*WHAT TO PRODUCE*:
Where in the records does the word "della" occur? Copy each line in which it does.

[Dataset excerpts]
____________
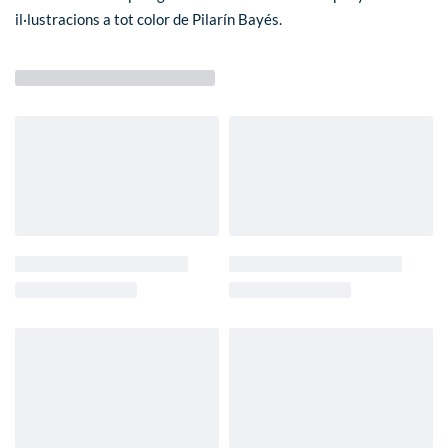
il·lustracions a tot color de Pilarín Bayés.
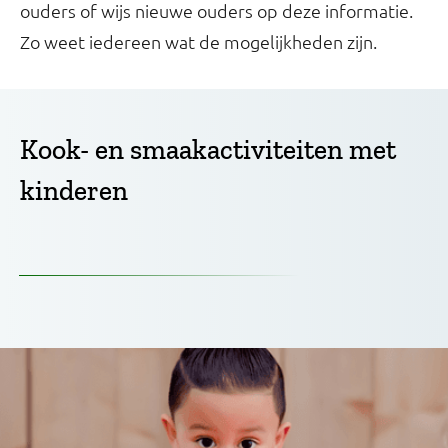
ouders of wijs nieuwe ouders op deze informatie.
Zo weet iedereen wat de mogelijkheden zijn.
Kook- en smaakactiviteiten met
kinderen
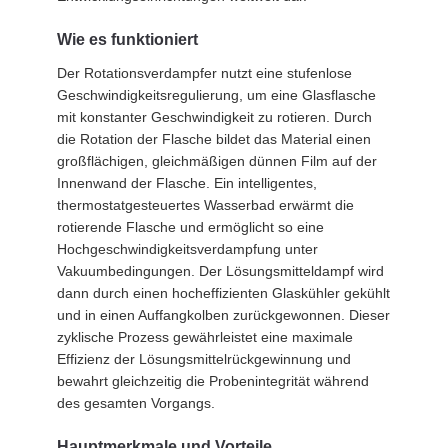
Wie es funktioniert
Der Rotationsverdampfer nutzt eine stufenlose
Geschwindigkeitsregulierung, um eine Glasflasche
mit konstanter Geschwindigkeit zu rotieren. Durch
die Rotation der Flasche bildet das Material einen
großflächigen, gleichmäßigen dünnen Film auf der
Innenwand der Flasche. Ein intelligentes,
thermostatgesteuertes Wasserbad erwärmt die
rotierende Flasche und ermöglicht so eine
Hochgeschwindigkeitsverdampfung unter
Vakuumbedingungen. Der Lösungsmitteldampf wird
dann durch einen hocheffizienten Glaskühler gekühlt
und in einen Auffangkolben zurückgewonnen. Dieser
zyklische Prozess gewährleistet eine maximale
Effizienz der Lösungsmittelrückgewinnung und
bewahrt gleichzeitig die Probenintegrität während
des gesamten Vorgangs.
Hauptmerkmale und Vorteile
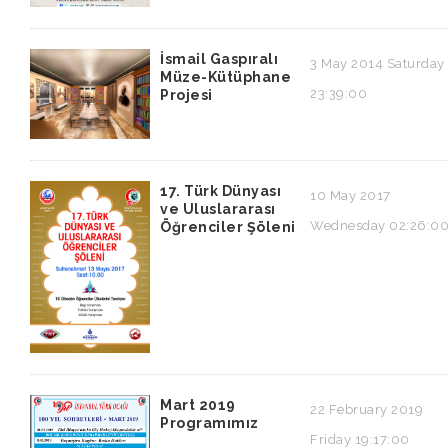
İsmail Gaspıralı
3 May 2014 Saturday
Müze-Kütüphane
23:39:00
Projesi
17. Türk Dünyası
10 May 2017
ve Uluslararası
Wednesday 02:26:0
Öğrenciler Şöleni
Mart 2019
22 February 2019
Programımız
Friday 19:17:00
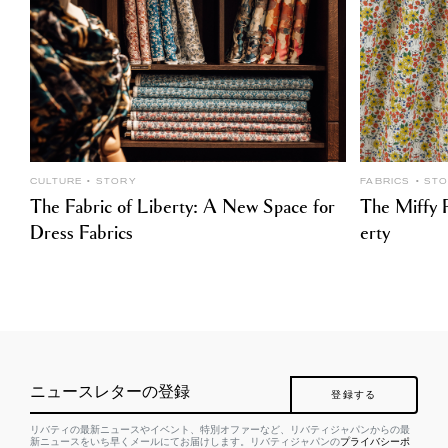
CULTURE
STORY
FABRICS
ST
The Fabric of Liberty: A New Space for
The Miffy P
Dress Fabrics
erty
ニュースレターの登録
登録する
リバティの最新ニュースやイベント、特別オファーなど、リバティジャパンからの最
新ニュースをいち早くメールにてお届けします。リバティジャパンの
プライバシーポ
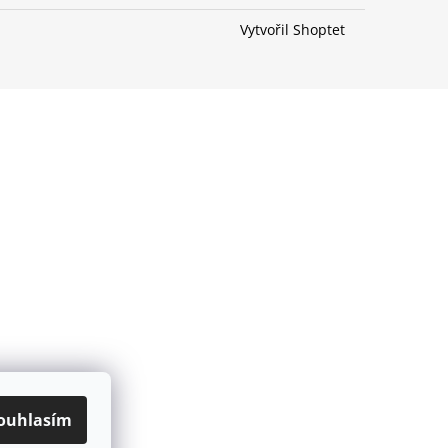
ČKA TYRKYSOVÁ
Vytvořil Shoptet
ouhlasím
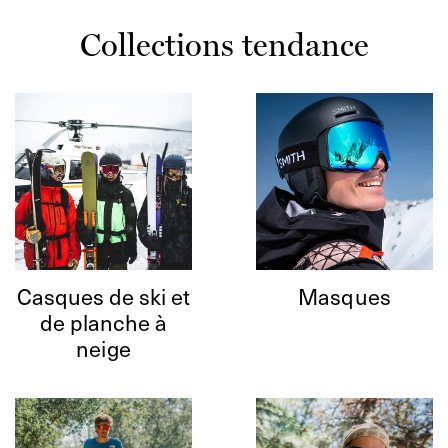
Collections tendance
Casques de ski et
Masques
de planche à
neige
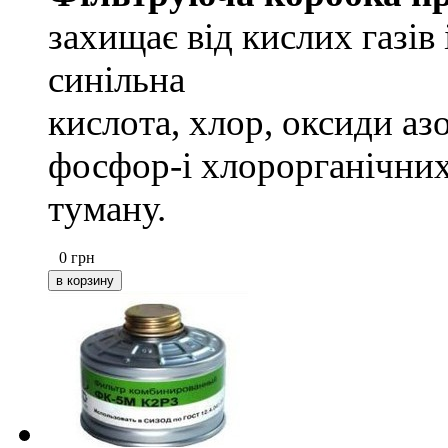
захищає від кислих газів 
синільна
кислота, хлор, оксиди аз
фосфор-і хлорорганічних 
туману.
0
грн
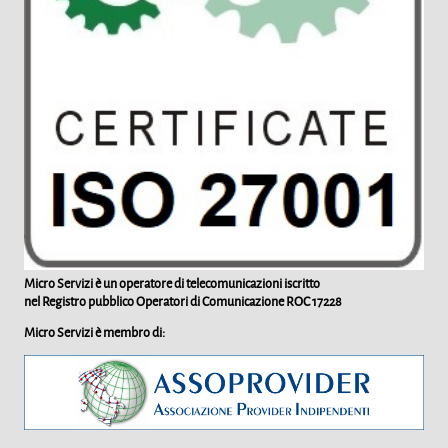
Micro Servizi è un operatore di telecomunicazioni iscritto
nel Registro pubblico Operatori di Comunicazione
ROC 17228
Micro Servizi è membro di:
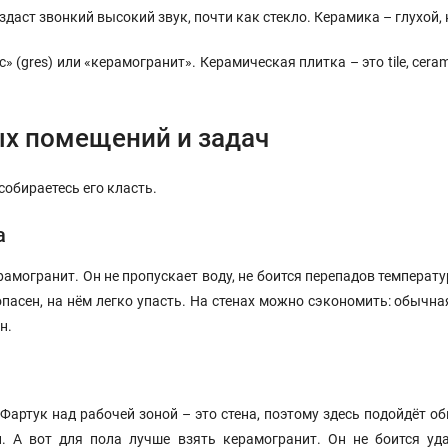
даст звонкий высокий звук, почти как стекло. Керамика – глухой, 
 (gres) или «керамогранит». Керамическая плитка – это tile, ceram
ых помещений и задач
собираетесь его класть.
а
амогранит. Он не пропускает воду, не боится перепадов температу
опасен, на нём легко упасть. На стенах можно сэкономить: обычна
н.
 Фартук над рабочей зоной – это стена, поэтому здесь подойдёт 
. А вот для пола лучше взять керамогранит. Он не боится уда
____________
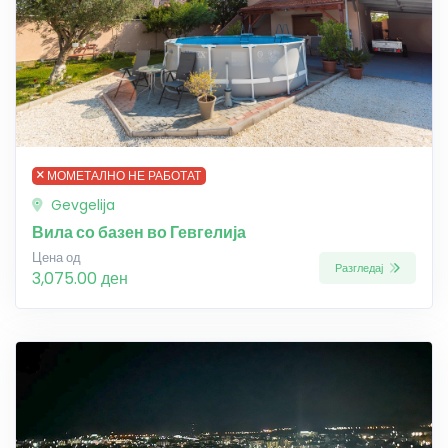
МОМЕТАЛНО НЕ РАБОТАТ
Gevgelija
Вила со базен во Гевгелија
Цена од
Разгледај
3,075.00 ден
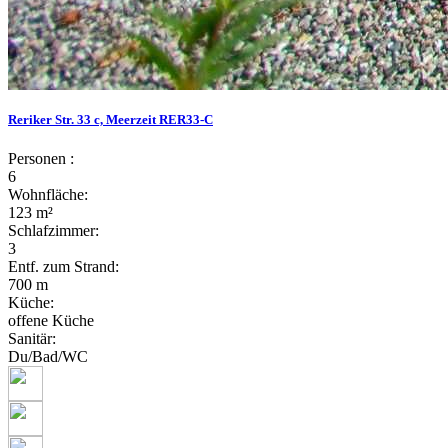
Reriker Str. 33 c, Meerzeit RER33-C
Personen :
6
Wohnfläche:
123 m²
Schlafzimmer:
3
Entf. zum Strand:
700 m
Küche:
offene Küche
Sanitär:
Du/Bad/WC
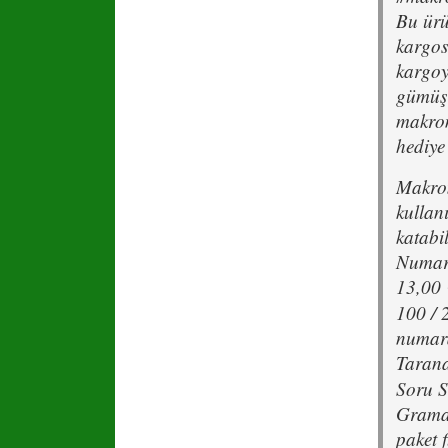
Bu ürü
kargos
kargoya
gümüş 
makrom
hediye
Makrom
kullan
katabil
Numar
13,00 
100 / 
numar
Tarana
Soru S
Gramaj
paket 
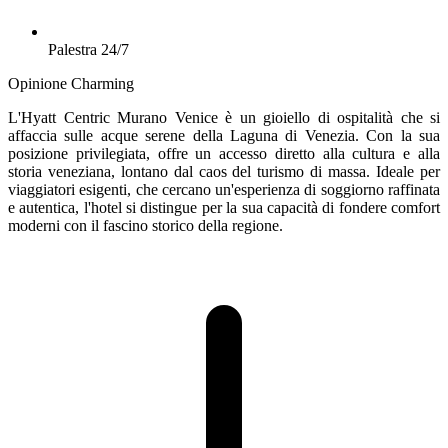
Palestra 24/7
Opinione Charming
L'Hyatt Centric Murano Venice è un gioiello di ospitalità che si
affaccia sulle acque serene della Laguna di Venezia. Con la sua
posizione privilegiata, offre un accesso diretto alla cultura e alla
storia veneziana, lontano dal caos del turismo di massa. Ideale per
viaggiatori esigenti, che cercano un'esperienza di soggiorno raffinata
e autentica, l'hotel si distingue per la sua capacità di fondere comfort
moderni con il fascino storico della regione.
____________
*SOLVED PROBLEM*:
affaccia sulle acque serene della Laguna di Venezia. Con la sua
moderni con il fascino storico della regione.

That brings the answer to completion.